Chapter 9: Deadly Violence

Connor Betts

"One man in Ohio who joined the chorus of antifa in calling Willem van Spronsen a 'martyr' was 24-year-old Connor Stephen Betts. He went on to carry out his own deadly shooting in a packed[,] commercial Dayton neighborhood on August 4, 2019. He killed nine people, including his sister, and injured twenty-seven others....

"Bett's shooting came within twenty-four hours of another mass shooting in El Paso, Texas, that shocked the nation. Patrick Crusius killed twenty-three people, mostly Latinos, at a Walmart. Another twenty-three suffered injuries. The 21-year-old allegedly left behind a 2,300-word manifesto on [the I]nternet forum [website] 8chan[,] espousing racist and white nationalist beliefs. The entire punditry class picked apart Crusius's manifesto word by word to blame the shooting not merely on him but on President Trump, white people, and every American who supported border security.

"And before details were known about Betts's political beliefs, his mass shooting was also assumed to be related to white supremacy because he was white. For a few hours, we heard about both El Paso and Dayton and the crisis of white racism. But once it became known that Betts actually espoused militant antifa views, the Dayton shooting went down the memory hole....

"A year after the El Paso mass shooting, the hashtag #ElPasoStrong trended on social media. It was created to remember and honor the victims of the far-right shooting. Many media outlets published stories of how Latinos were affected. However, a day later, no #DaytonStrong campaign materialized. This wasn't any surprise to me. Some victims are valued more [highly] in the eyes of the American media than others." – pp. 177–81

Michael Reinoehl

"On August 29, 2020, three months into the daily violent protests in Portland, a 48-year-old volunteer security person for BLM-antifa killed a Trump supporter in [the] downtown [area].

"Michael Forest Reinoehl shot Aaron 'Jay' Danielson, 39, using a pistol at near...point-blank range after lying in wait for him around a street corner....

"The last few months...before...Reinoehl['s] deadly shooting show he was a violent man with no regard for the well-being of others.
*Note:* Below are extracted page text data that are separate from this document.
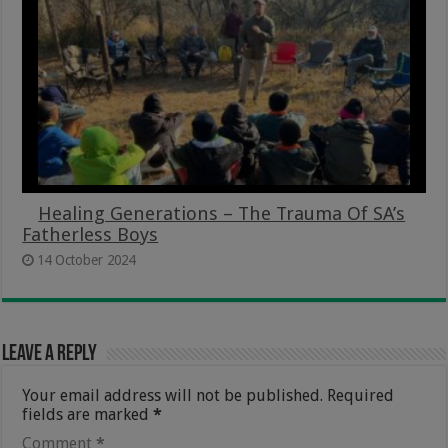
Healing Generations – The Trauma Of SA’s
Fatherless Boys
14 October 2024
Leave a Reply
Your email address will not be published.
Required
fields are marked
*
Comment
*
Over and over, authorities failed to prosecute or jail him, even when they had several opportunities to [do so]. This is the travesty in the killing of Danielson. It could have been prevented....

"Five days...after the killing, Reinoehl...emerged in a VICE News interview with [the] sympathetic left-wing journalist Donovan Farley....Reinoehl admitted to the killing, saying: 'I had no choice. I mean[,] I had a choice. I could have sat there and watched them kill a friend of mine of color. But I wasn't going to do that.'...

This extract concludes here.